Abstract

NEW MATERIALS AND DEVICES

Semiconductor characteristics of Nd doped PbO-Bi₂O₃-Ga₂O₃ films

Luciana R. P. Kassab^I; Ronaldo D. Mansano^II; Luís da S. Zambom^I; Vanessa D. Del Cacho^II

^ILaboratório de Vidros e Datação, FATEC-SP/CEETEPS, Praça Cel. Fernando Prestes, 30 - CEP: 01124-060 - São Paulo - SP - Brazil

^IILaboratório de Sistemas Integráveis, Departamento de Engenharia de Sistemas Eletrônicos - EPUSP Av. Prof. Luciano Gualberto, 158, 05508-900, São Paulo, SP, Brazil

ABSTRACT

In this work optical and semiconductor characteristics of gallium oxide based thin films are studied. This material has important electro-optic applications and offers possibilities for semiconductor applications in heavy metal oxide semiconductor technology. In this study thin films of PbO-Bi₂O₃-Ga₂O₃ were deposited by reactive sputtering. Two targets with different concentrations of Nd₂O₃ (0.2 and 1.0 wt%) were prepared. Thin films were deposited by pure Ar plasma, at 5 mTorr pressure and RF power of only 20 W. Films were deposited on three inch diameter substrates of (100) silicon wafers. Optical UV-Vis-Nir transmittance and FTIR analyses showed that the films are transparent in the visible and middle infrared region of the electromagnetic spectrum. The refractive index of the films was of about 2.3, as measured by ellipsometry; Rutherford Backscattering Spectroscopy (RBS) analyses were employed for the compositional analysis of the films. For the electrical characterization it was used metallic electrodes, and the final structure obtained is a capacitor structure where the gallium oxide film plays the role of a dielectric. In the current versus voltage (IxV) analyses, the samples with 1.0 wt% of Nd₂O₃ show semiconductor characteristics similar to the ones obtained for the degenerated transistors. The electric characteristics of these films allow applications with electro-optic devices (phototransistors and photo detectors).

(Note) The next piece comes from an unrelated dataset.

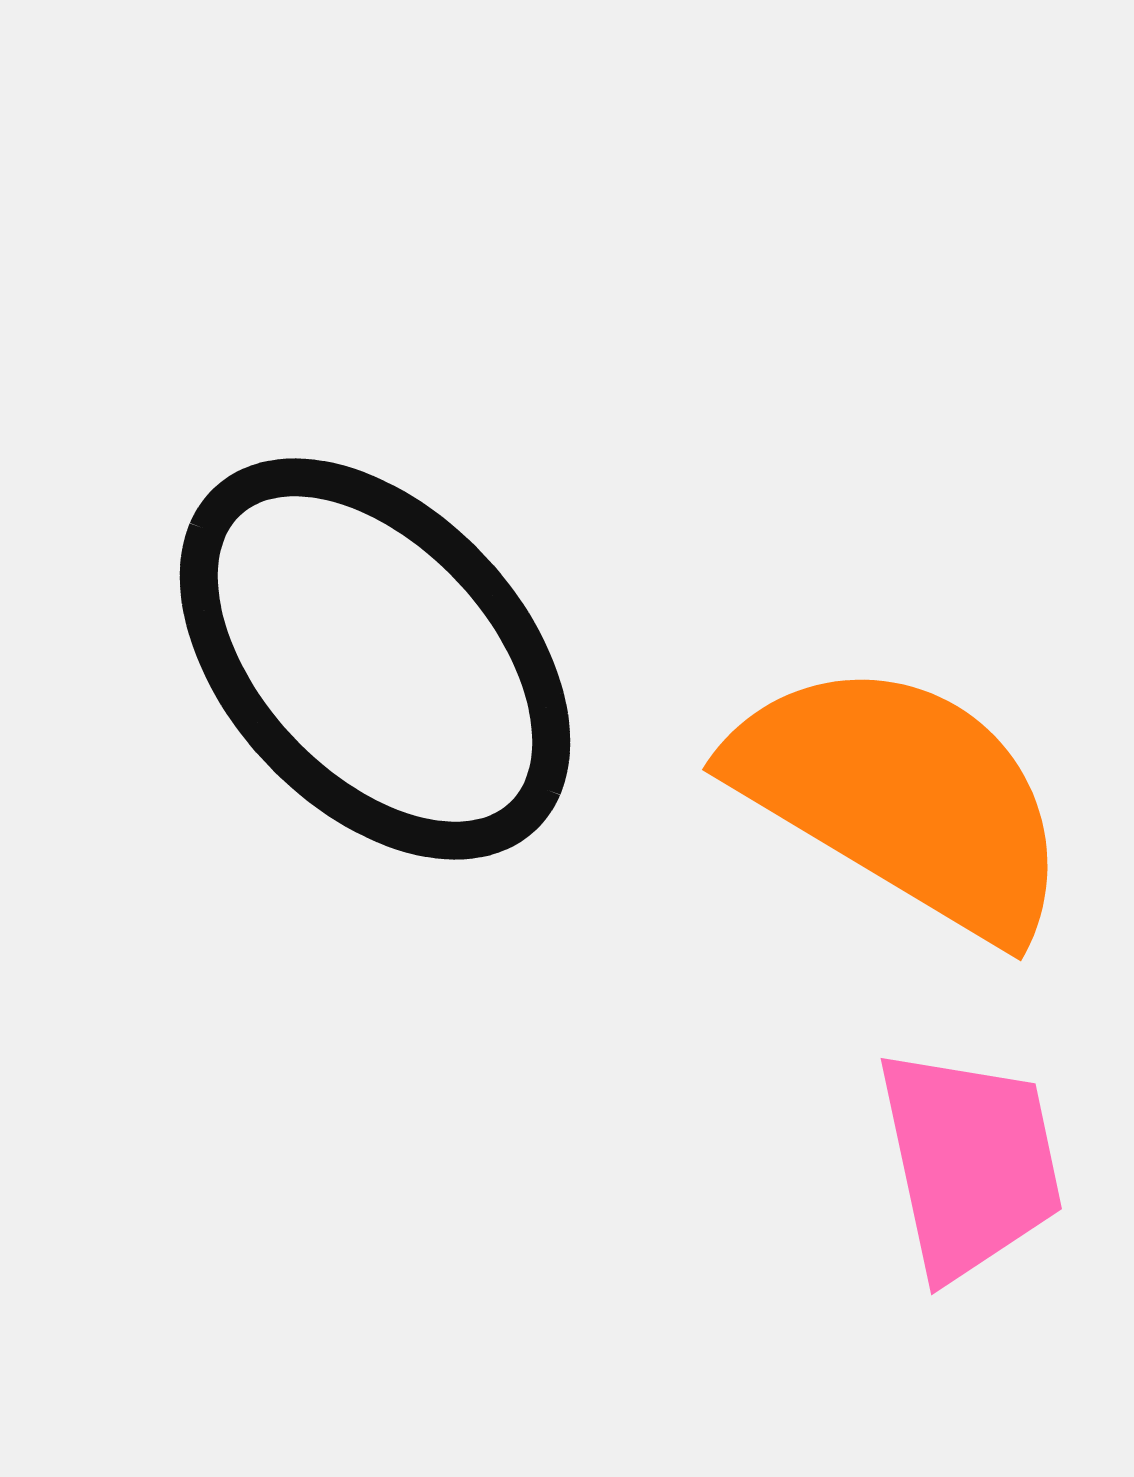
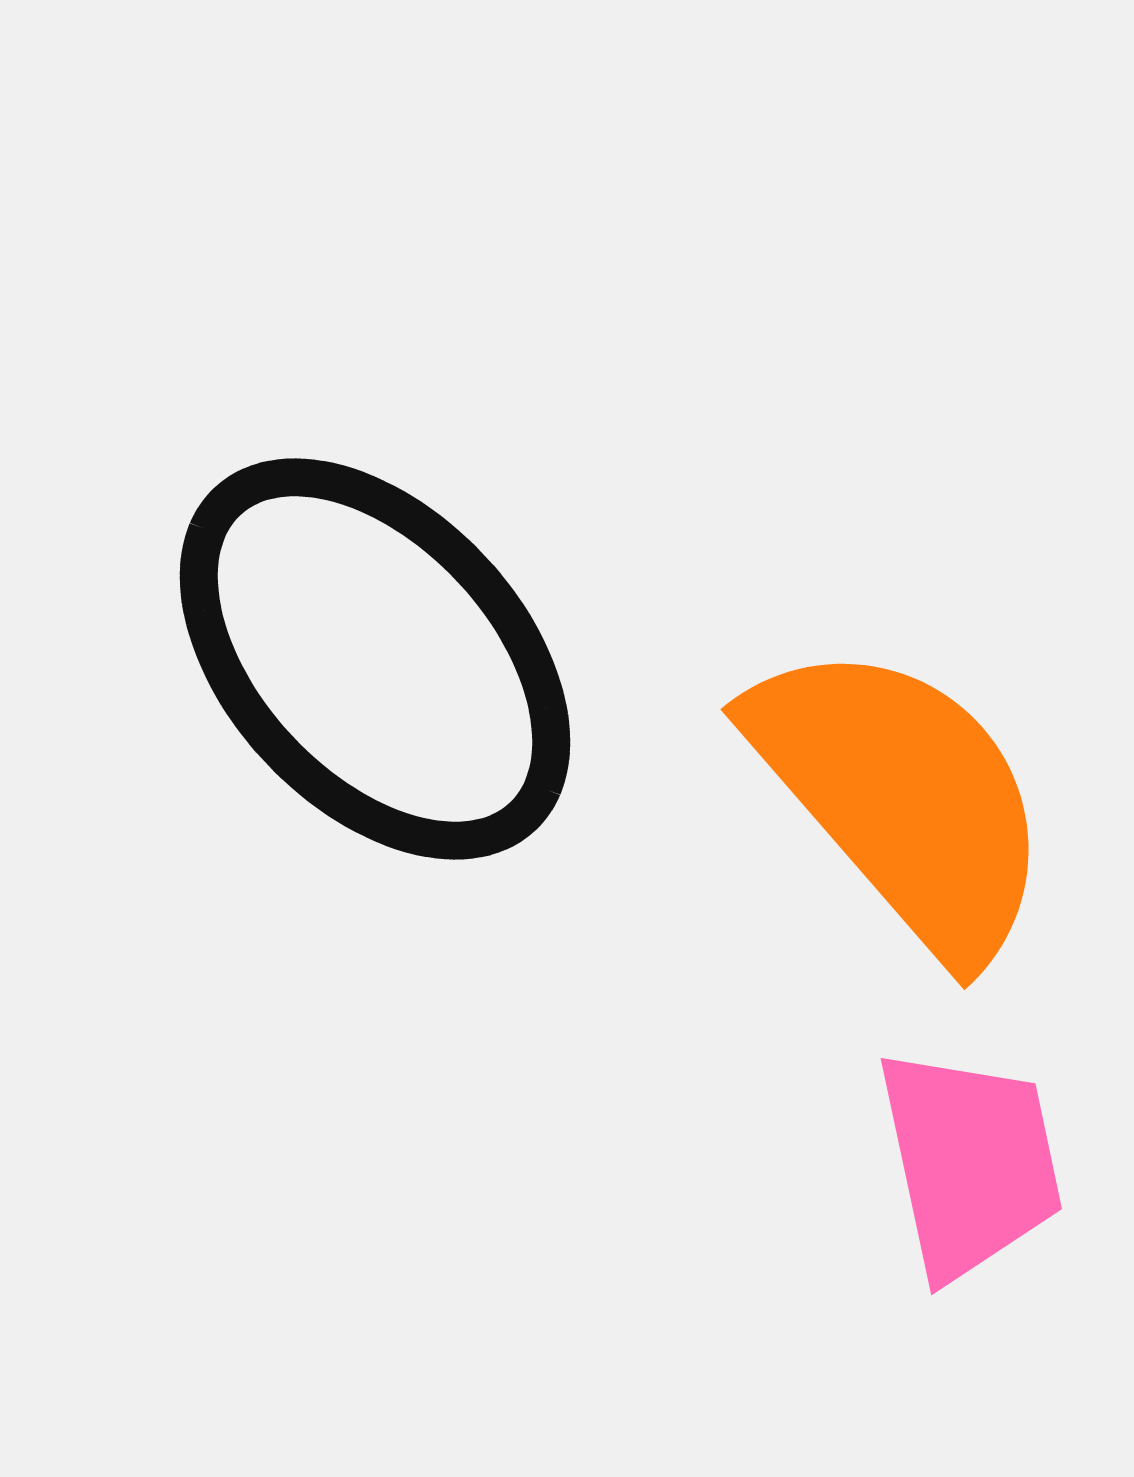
orange semicircle: rotated 18 degrees clockwise
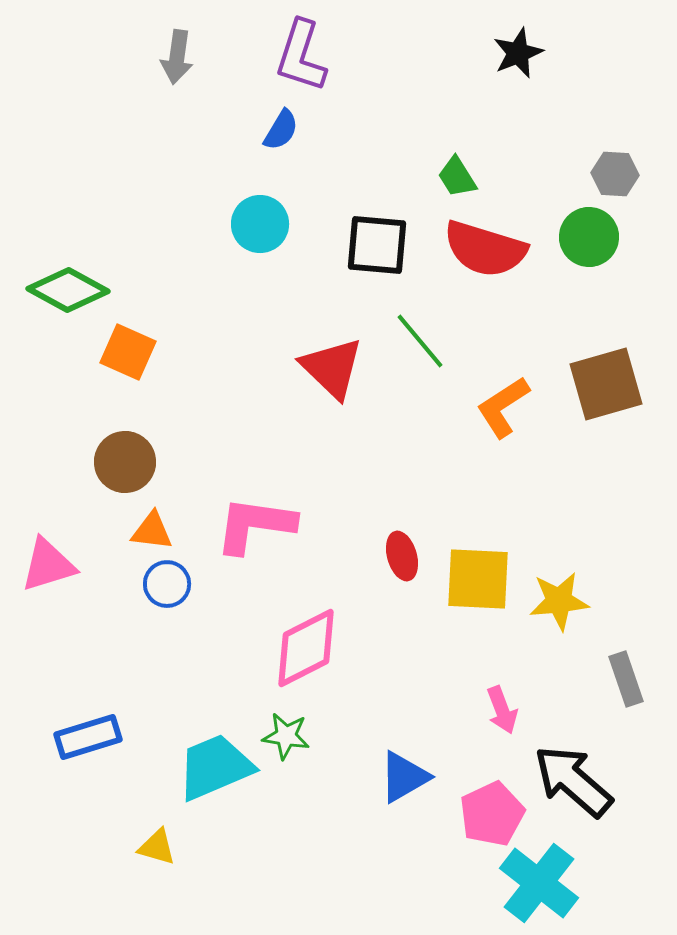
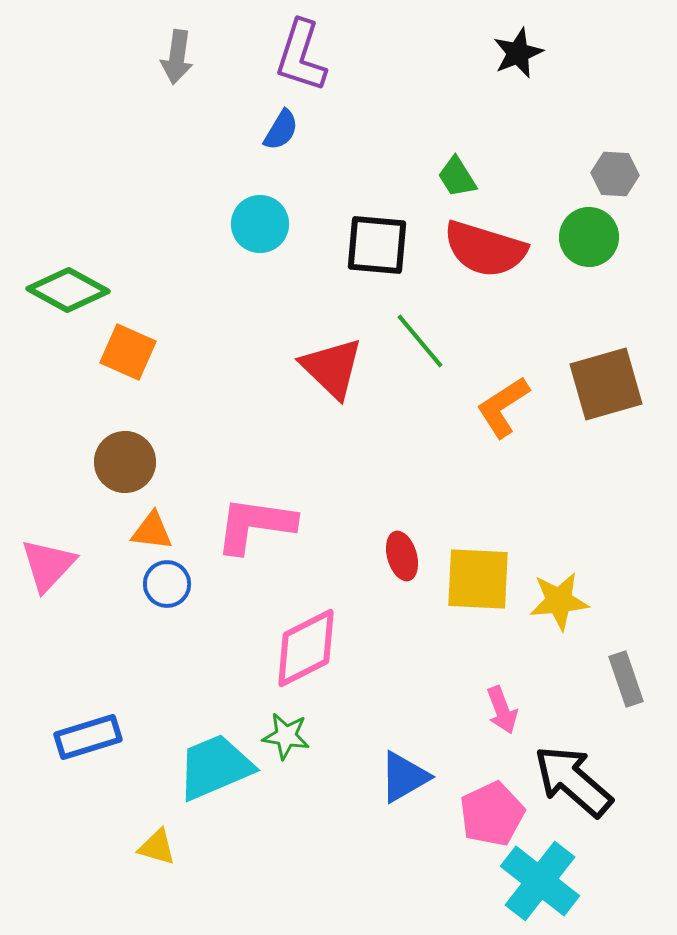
pink triangle: rotated 30 degrees counterclockwise
cyan cross: moved 1 px right, 2 px up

Keywords: PbO-Bi₂O₃-Ga₂O₃ films; Optical and semiconductor characteristics; Nd³+ doped

I. INTRODUCTION

The study of rare-earth doped glass for lasers and optical amplifiers has become a subject of renewed interest now that high power cw diode lasers are available for use as efficient pump sources. With the development of powerful diode lasers emitting around 800nm studies of laser materials doped with Nd³⁺ were renewed. Most solid state Nd laser systems pumped by high power diode lasers are now standard tools for many applications due to their high efficiencies. This has motivated investigations of Nd³⁺ doped glass thin film waveguides that offer a possible means of incorporating sources and amplifiers into integrated optical circuits. In this work we report studies of sputtered Nd:glass films based on heavy metal oxides (HMO) [1]. The films are produced using PbO-Bi₂O₃-Ga₂O₃ glass doped with Nd₂O₃ for the target. It has been shown recently that heavy metal oxide (HMO) glasses are very attractive hosts for rare-earth ions with applications in photonic and optoelectronic [2,3,4]. PbO and Bi₂O₃ oxides determine the optical properties and GaO favors the thermo stability and the electrical properties. The motivations for the use of this composition for the thin films are due to the following properties: large thermal expansion coefficient (123x10^-7/K), high refractive index (-2.3) with applications in photonics, good physical and chemical stability and large transmission window (550 nm to 8000 nm). We have to remember that wide infrared transmission window normally indicates that the vibrational phonon energy is small and this provides opportunities towards the realization of more efficient lasers. The other motivation for the production and study with these films is based on the previous results obtained with PbO-Bi₂O₃-Ga₂O₃ glasses doped with Nd₂O₃ [5].

II. EXPERIMENTAL

Target manufacturing: The target was manufactured from four 99wt% pure oxides: 12wt%Ga₂O₃-46wt%PbO-42wt%Bi₂O₃-(0.2wt% and 1wt%)Nd₂0₃. The reagents were melted in a platinum crucible at 1000 ^oC during 1 hour. Then the melt was poured into a graphite mould and annealed at 300 ^oC for 3 hours.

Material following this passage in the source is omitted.